Reinforcement Learning

Different from supervised learning tasks such as classification tasks and regression tasks. Another important paradigm in machine learning is Reinforcement Learning, which attempts to optimize an accumulative numerical reward signal by directly interacting with the environment under a few assumptions such as Markov Decision Process(MDP).

As demonstrated in the following figure, an RL system consists of four elements, 1)the agent 2) the environment the agent interacts with 3) the policy that the agent follows to take actions on the environment and 4)the reward signal from the environment to the agent. In general, the agent can perceive and interpret its environment, take actions and learn through reward, to seek long-term and maximum overall reward to achieve an optimal solution.


RL attempts to learn to produce actions by trial and error. By sampling actions and then observing which one leads to our desired outcome, a policy is obtained to generate optimal actions. In contrast to supervised learning, RL learns this not from a label but from a time-delayed label called a reward. This scalar value lets us know whether the current outcome is good or bad. In a word, the target of RL is to take actions to maximize reward.

The Qlib Reinforcement Learning toolkit (QlibRL) is an RL platform for quantitative investment, which provides support to implement the RL algorithms in Qlib.

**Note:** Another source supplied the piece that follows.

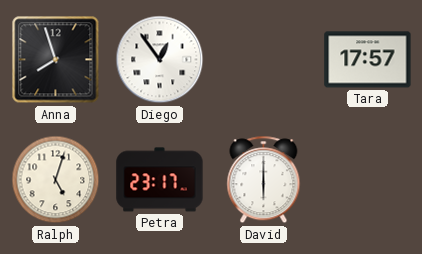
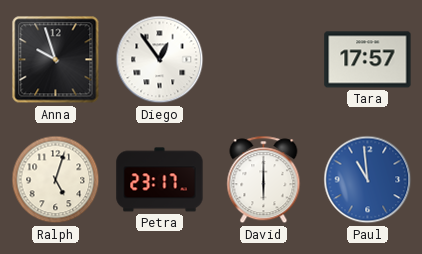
Anna: 7:57 -> 9:57
Paul: none -> 10:59
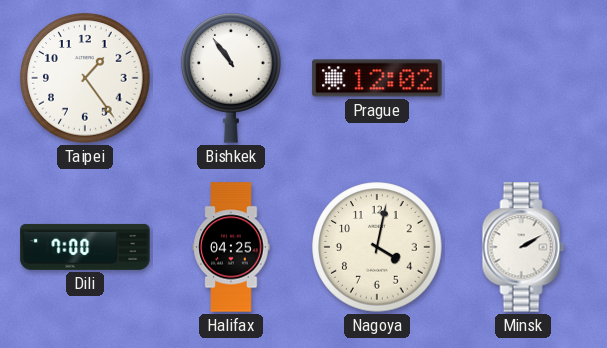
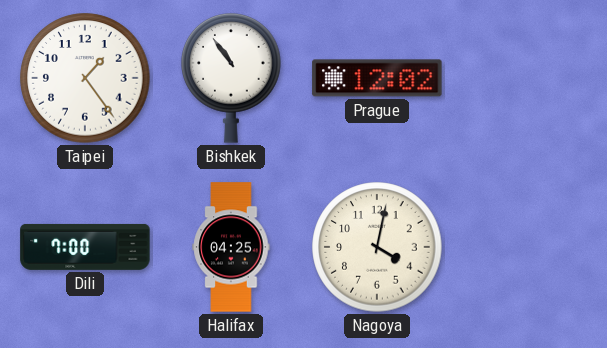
Minsk: 2:10 -> none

Potential Application Scenarios in Quantitative Trading

RL methods have already achieved outstanding achievement in many applications, such as game playing, resource allocating, recommendation, marketing and advertising, etc. Investment is always a continuous process, taking the stock market as an example, investors need to control their positions and stock holdings by one or more buying and selling behaviors, to maximize the investment returns. Besides, each buy and sell decision is made by investors after fully considering the overall market information and stock information. From the view of an investor, the process could be described as a continuous decision-making process generated according to interaction with the market, such problems could be solved by the RL algorithms. Following are some scenarios where RL can potentially be used in quantitative investment.

Portfolio Construction

Portfolio construction is a process of selecting securities optimally by taking a minimum risk to achieve maximum returns. With an RL-based solution, an agent allocates stocks at every time step by obtaining information for each stock and the market. The key is to develop of policy for building a portfolio and make the policy able to pick the optimal portfolio.

Order Execution

As a fundamental problem in algorithmic trading, order execution aims at fulfilling a specific trading order, either liquidation or acquirement, for a given instrument. Essentially, the goal of order execution is twofold: it not only requires to fulfill the whole order but also targets a more economical execution with maximizing profit gain (or minimizing capital loss). The order execution with only one order of liquidation or acquirement is called single-asset order execution.

Considering stock investment always aim to pursue long-term maximized profits, it usually manifests as a sequential process of continuously adjusting the asset portfolios, execution for multiple orders, including order of liquidation and acquirement, brings more constraints and makes the sequence of execution for different orders should be considered, e.g. before executing an order to buy some stocks, we have to sell at least one stock. The order execution with multiple assets is called multi-asset order execution.

According to the order execution’s trait of sequential decision-making, an RL-based solution could be applied to solve the order execution. With an RL-based solution, an agent optimizes execution strategy by interacting with the market environment.

With QlibRL, the RL algorithm in the above scenarios can be easily implemented.

Nested Portfolio Construction and Order Executor

QlibRL makes it possible to jointly optimize different levels of strategies/models/agents. Take Nested Decision Execution Framework as an example, the optimization of order execution strategy and portfolio management strategies can interact with each other to maximize returns.